# [Records for the task]
○ ○ ○ ○ ○ ○ ○

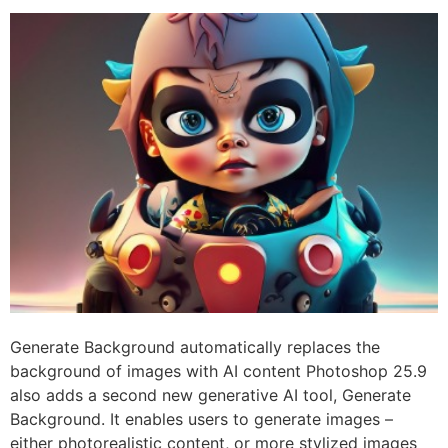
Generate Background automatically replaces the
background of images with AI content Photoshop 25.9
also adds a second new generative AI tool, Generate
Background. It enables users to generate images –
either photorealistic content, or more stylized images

○ ○ ○ ○ ○ ○ ○

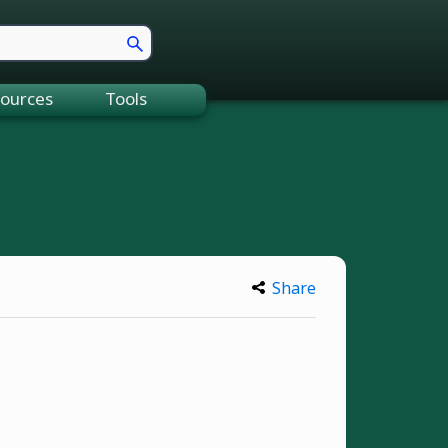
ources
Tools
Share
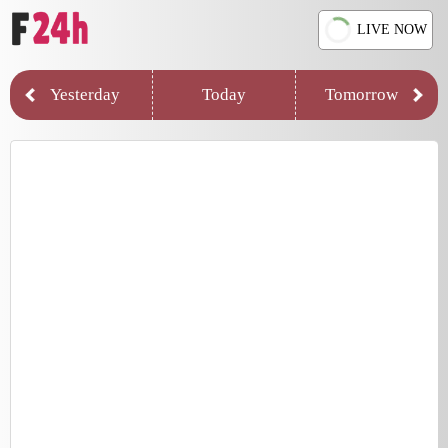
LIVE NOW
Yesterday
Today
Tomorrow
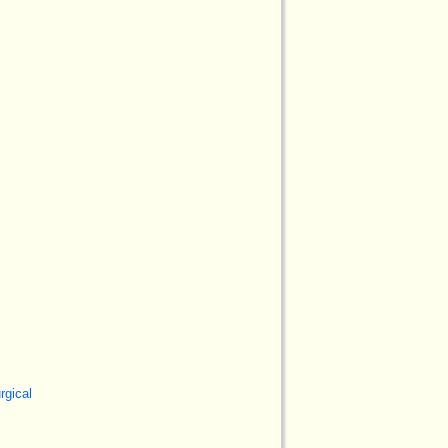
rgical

○ ○ ○ ○ ○ ○ ○

In the records above, find each line with the word "images" and copy it out.

# [Solution to the exercise]
background of images with AI content Photoshop 25.9
Background. It enables users to generate images –
either photorealistic content, or more stylized images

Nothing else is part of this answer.